What is GPFS?

IBM Spectrum Scale, formerly the General Parallel File System (GPFS) is high-performance clustered file system software developed by IBM in 1998. It was originally designed to support high-streaming applications in the media and entertainment space. It can be deployed in shared-disk or shared-nothing distributed parallel modes, or a combination of these two. The predominant deployment is as a shared-disk solution utilizing SAN block storage for persistent storage.

Advantages of a Modern Parallel File System over GPFS

Although IBM Spectrum Scale (aka IBM GPFS) is a parallel file system, it was developed over 20 years ago to support the high throughput needs of multimedia applications. And for the subsequent 15+ years it was optimized to deliver the highest large file bandwidth performance from hard disk drives. But the world has changed dramatically in the last ten years, flash technology has revolutionized the data center and workloads have changed from large sequential to metadata intensive small File I/O intensive big data workloads. The technology designed and fine-tuned to solve streaming applications is not suitable for the age of big data and analytics. IBM continues to develop its Spectrum Scale product, yet the file system still can not deliver performance for small file, low latency, I/O intensive workloads.

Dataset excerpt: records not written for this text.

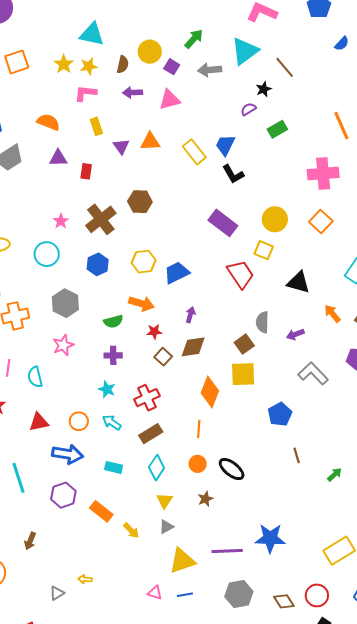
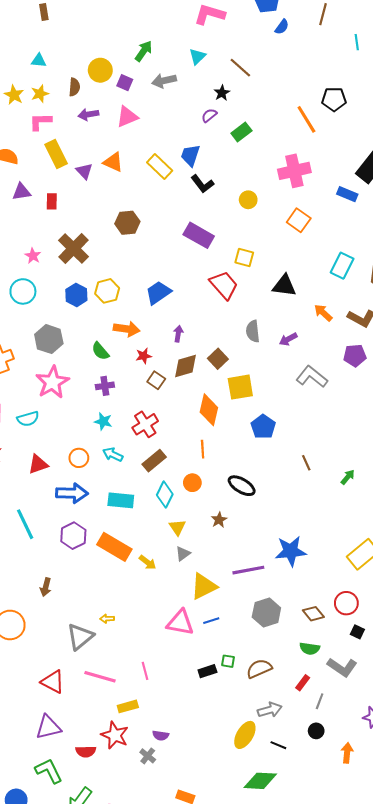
cyan triangle: (92, 34) -> (39, 61), size x0.6
blue semicircle: (342, 44) -> (282, 27), moved
cyan triangle: (245, 51) -> (197, 57), size x0.6
yellow rectangle: (96, 126) -> (56, 154), size x1.5
orange triangle: (150, 142) -> (113, 162), turned 35
brown hexagon: (140, 202) -> (127, 223), moved
yellow circle: (275, 219) -> (248, 200), moved, size x0.7
yellow hexagon: (144, 262) -> (107, 291), moved
green semicircle: (113, 321) -> (100, 351), turned 72
brown square: (244, 344) -> (218, 359), moved
pink star: (63, 345) -> (52, 382), size x1.5
cyan semicircle: (35, 377) -> (28, 419), turned -85
blue pentagon: (280, 414) -> (263, 427), moved
orange circle: (198, 464) -> (192, 483), moved
cyan rectangle: (114, 467) -> (121, 500), size x1.4
orange rectangle: (101, 511) -> (114, 547), size x1.4
gray triangle: (57, 593) -> (80, 637), size x1.8
pink triangle: (155, 593) -> (180, 623), size x1.8

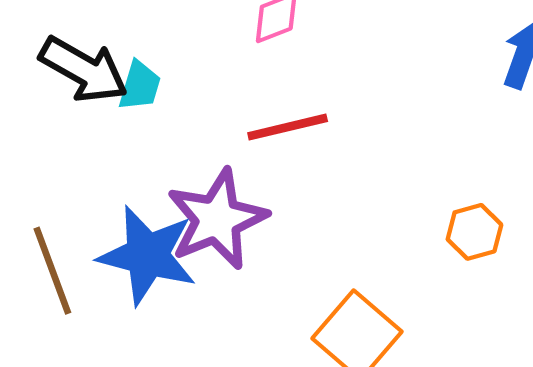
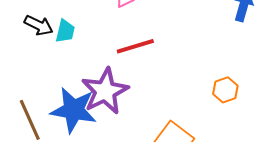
black arrow: (84, 70) -> (39, 25), size x0.7

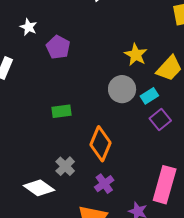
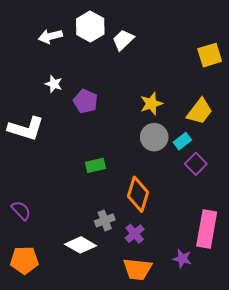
yellow star: (136, 55) -> (151, 104), moved, turned 30
gray cross: (65, 166) -> (105, 220), turned 30
purple cross: (104, 184) -> (135, 234), moved

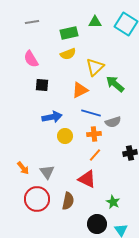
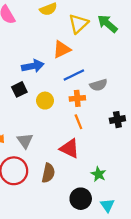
green arrow: (115, 84) -> (107, 24), moved
black square: (42, 85) -> (19, 89), moved, turned -32
blue line: (91, 113) -> (74, 75), turned -42
blue arrow: (52, 117) -> (33, 66), moved
orange line: (95, 155) -> (78, 122), turned -64

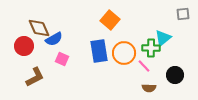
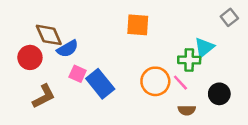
gray square: (183, 14) -> (229, 17), turned -32
orange square: (110, 20) -> (138, 25), turned -36
blue rectangle: (99, 51) -> (100, 84), moved, turned -30
orange circle: (124, 53) -> (155, 81), moved

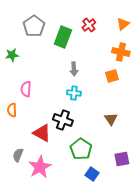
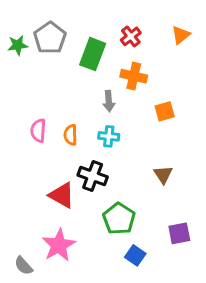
orange cross: (121, 52) -> (134, 76), moved
green star: (12, 55) -> (18, 45), moved
orange semicircle: (12, 110) -> (71, 135), moved
gray semicircle: (18, 155) -> (24, 266), moved, turned -64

A modern parallel file system leverages new technologies such as NVMe, high speed low latency networking to service small file I/O in a massively parallel manner. In addition to managing small files efficiently, the metadata demands for AI and GPU workloads is orders of magnitude higher. A modern parallel file system utilizes a distributed metadata model where metadata is spread evenly across all the storage nodes and each node contains equal amounts of data and metadata. By contrast, the traditional GPFS model maintains metadata in separate metadata servers. This creates a performance bottleneck when the system contains millions of files.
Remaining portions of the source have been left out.